A case in point is an author who has written a couple of books of the issue. When Irish artist Thomas Sheridan published Puzzling People: The Labyrinth of the Psychopath in 2011, we initially felt that, overall, Sheridan had done a decent job of synthesizing the available information on psychopathy, which is largely walled in by academic jargon, and putting it together for a wider audience. Four of his five core characteristics of a psychopath were sound (except for ‘high testosterone’ – there’s no correlation between psychopathy and baseline testosterone), but we had reservations about some of the ‘secondary characteristics’ he listed as markers for psychopathy, and worried that they tended towards ‘spotting the psychopath’ based on visual cues, such as being able to read the condition in someone’s eyes.

Those of you who have read Dr. Robert Hare’s Without Conscience will remember that the best psychotherapists are fooled from time to time, even when they practically have a clipboard in front of them with a patient’s history that is stamped ‘Probable Psychopath’! Yet here was, Thomas Sheridan – a new author on psychopathology – stating with absolute certainty, in a book that provided no citations, that “when one becomes skilled in recognising these traits and pathologies, psychopath-spotting becomes relatively straight-forward.” [p.10]

Really? That certainly hasn’t been our experience. Sheridan also claimed in Puzzling People that “all psychopaths get it in the end.” [p.108] Not only is this not true, it must run counter to reality given that the vast majority of people are totally unaware of their existence – at least, they are limited to an awareness of psychopaths as mass-murdering sadists, whose numbers are tiny relative to the psychopathic population as a whole. Our research actually puts their number at around 6% of the global population (and that may even be conservative), so the overwhelming majority of the planet’s 420,000,000 psychopaths live from cradle to grave undetected, leaving a swathe of emotional, social and financial destruction in their paths. And this is to say nothing of the massive destruction wrought by the actions of psychopaths in positions of power in governments and corporations who almost invariable get away with mass murder.

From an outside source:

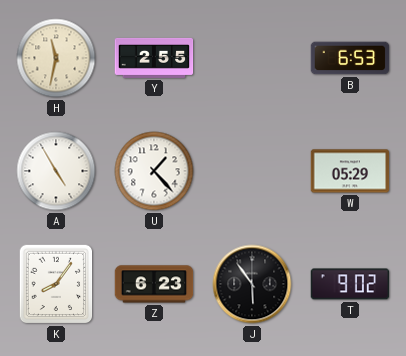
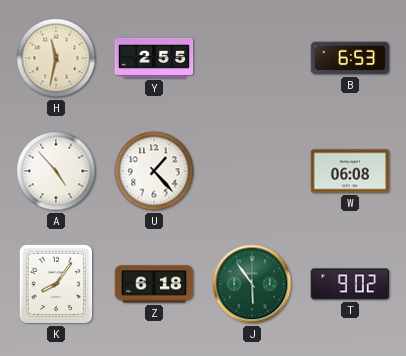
A: 4:55 -> 4:53
W: 05:29 -> 06:08
Z: 6:23 -> 6:18
J dial: black -> green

Much of Sheridan’s Puzzling People read like it would not have been out of place on the Cassiopaea forum, so despite our reservations about some of Sheridan’s claims, we nevertheless endorsed his book and encouraged SOTT readers, family members and friends to pick up a copy. From correspondence with the author, we learned that he had been a big fan of our work for several years. He has also been a member of our forum since 2009, when he introduced himself as “Transsociopathica, Demonic Sociopath Entity Destroyer”.

Where Puzzling People was a compilation of the research and insights of others, Sheridan’s second book, Defeated Demons, Freedom from Consciousness Parasites in Psychopathic Society, is enriched with his own ‘original’ material. The long and short of it is that Defeated Demons is ‘not even wrong’.

In a section called ‘The Self-Raised Predator’ (p.24), Sheridan proclaims that the fact that psychopaths are born into this world is “propaganda by the pathologically-driven, genetics-obsessed elitist faction that psychopathy is ‘all in the genes’… a myth peddled by prescription-happy psychiatrists… and creating enormous anxiety among ordinary people.” Raising the issue of psychopaths in power abusing research into genetic psychopathy is one thing; throwing the baby out with the bathwater by stating that there is no genetic component to psychopathy is something else altogether. Whether or not Sheridan realised it, by doing so he discarded the core problem of psychopathy altogether. By definition, psychopaths are born, not made. According to all of the psychiatrists and psychologists that have spent years researching the topic, and psychopaths themselves, psychopathy is not an acquired mental illness that can be fixed.